# external hard drive issue



## sule (Sep 24, 2014)

Hello,
I used my _samsung m3 1tb_ external hard drive for _time machine backup_, on mac. The problem is, my computer's hard drive collapsed, and now no computer recognises my external. I changed the computer's hard disc and got a new one, than plugged in the external to it. I can see its presence in _Disc Utilities_, but it doesn't verify or repair the disc, I also can't mount or eject it. I only wish to *recover my data* in it. All of my projects and portfolios in there, so please help me?
Thank you.


----------



## SpywareDr (Mar 31, 2014)

Any luck when trying to access it with a different computer?


----------



## sule (Sep 24, 2014)

no, unfortunately not. But I can see it on disk utility on other computers.
PC doesn't read the disk either.


----------



## CleaverX (Sep 27, 2012)

Hello, so just we are clear about this, you operate a MAC computer running OS-X, you used your external drive with Time Machine for your backups, the drive on your MAC failed, so you replaced it, then reinstalled and updated OS-X, and when you launch Time Machine it does not recognize the drive? 
Also you should know that Time Machine usually formats the external drives to MAC OS extended file system, so those drives cannot be natively read or accessed by a Windows computer.


----------



## sule (Sep 24, 2014)

That's correct. I think my external hard drive doesn't work because I set it up as time machine backup.


----------



## SpywareDr (Mar 31, 2014)

If it has failed, Ontrack, DriveSavers and Datarecovery are three well-known and respected* companies that can attempt to retrieve files off of a 'dead' hard drive. Pricing typically runs between a few hundred to a couple of thousand dollars (US).

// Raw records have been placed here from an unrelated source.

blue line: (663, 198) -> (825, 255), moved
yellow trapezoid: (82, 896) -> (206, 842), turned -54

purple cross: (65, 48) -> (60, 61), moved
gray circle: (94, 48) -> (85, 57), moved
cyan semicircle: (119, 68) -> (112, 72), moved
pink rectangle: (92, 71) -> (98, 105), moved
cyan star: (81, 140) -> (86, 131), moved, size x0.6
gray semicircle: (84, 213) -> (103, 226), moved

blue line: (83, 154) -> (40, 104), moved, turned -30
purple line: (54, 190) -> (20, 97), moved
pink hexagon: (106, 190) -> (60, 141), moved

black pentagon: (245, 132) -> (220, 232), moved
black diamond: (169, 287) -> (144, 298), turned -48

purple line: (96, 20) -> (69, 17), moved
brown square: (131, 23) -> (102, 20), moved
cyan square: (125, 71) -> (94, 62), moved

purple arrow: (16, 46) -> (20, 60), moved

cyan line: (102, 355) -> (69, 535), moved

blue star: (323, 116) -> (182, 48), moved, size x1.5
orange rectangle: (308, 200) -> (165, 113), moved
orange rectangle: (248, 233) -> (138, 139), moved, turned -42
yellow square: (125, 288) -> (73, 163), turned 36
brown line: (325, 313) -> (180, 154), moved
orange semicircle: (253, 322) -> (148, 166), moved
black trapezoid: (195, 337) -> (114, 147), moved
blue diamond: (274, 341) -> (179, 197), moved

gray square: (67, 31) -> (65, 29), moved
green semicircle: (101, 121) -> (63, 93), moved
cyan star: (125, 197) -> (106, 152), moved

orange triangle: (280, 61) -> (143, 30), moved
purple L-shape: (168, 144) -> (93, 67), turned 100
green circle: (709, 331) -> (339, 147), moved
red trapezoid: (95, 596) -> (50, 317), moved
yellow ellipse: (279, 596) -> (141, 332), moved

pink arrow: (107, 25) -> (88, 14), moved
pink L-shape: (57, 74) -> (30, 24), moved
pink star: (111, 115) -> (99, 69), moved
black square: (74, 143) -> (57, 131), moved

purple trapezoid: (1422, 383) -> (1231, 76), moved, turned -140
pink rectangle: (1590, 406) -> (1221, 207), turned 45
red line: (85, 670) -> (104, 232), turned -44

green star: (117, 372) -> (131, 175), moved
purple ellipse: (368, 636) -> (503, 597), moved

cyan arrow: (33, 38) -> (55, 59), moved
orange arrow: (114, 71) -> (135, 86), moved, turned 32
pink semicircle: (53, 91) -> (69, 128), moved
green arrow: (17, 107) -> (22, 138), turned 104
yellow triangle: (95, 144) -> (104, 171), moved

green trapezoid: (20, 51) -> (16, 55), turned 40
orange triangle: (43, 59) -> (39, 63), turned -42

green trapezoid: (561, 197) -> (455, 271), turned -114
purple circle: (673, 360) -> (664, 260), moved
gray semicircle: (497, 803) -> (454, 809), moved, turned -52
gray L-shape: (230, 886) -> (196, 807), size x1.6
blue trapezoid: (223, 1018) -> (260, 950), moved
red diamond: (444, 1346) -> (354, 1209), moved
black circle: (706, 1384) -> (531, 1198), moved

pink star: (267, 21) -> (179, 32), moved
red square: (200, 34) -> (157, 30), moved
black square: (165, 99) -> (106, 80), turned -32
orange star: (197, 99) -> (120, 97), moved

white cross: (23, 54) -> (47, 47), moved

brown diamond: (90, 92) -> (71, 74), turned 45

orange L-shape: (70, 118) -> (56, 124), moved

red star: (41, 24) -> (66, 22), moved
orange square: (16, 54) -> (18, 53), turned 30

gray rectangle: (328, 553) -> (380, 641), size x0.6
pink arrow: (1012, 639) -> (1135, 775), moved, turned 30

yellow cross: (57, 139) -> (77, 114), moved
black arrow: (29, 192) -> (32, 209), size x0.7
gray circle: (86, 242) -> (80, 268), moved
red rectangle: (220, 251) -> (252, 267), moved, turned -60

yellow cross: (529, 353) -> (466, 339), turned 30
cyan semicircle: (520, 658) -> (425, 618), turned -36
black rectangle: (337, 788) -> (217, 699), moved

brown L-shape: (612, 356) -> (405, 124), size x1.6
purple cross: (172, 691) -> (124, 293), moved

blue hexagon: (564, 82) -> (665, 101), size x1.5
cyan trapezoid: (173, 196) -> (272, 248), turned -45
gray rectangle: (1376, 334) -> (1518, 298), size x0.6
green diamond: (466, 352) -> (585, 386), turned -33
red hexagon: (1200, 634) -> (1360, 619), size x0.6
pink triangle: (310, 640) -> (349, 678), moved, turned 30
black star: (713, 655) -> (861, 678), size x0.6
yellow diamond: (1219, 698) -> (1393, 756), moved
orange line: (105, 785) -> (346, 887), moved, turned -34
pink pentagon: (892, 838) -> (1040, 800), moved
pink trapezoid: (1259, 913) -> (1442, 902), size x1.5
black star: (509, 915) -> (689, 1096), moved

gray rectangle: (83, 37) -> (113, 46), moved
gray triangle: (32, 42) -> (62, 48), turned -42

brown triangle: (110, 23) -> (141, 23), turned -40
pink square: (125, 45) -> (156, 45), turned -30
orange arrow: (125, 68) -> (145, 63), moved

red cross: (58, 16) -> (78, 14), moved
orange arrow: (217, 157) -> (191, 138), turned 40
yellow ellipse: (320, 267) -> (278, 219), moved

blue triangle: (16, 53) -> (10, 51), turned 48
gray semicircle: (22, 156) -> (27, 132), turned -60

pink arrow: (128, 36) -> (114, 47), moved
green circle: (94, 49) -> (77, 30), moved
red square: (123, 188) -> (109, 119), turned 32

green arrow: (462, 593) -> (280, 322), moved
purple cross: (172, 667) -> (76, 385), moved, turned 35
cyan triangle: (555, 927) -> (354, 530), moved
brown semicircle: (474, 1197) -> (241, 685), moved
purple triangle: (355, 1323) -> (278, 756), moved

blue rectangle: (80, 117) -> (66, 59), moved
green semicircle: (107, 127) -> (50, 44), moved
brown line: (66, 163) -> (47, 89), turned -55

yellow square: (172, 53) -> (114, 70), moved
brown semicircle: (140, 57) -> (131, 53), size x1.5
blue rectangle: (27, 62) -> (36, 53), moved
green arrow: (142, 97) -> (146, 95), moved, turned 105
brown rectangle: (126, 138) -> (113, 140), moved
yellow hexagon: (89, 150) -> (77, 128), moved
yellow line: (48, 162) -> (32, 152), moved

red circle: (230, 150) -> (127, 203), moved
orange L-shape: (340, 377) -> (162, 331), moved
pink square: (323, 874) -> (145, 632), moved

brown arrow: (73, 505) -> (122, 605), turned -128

*Western Digital "Platinum Data Recovery Partners"


----------



## CleaverX (Sep 27, 2012)

OK let's at least try to ascertain the status of the drive itself, when you plug it into a Windows PC, the machine should acknowledge the device (possibly calling it a USB bridge), if that is the case you should be able to launch the Computer Management console and click on the Disk Management and see if the machine at least sees the drive (it will not have a drive letter and it will be listed as an unknown volume or similar)
Can you confirm?


----------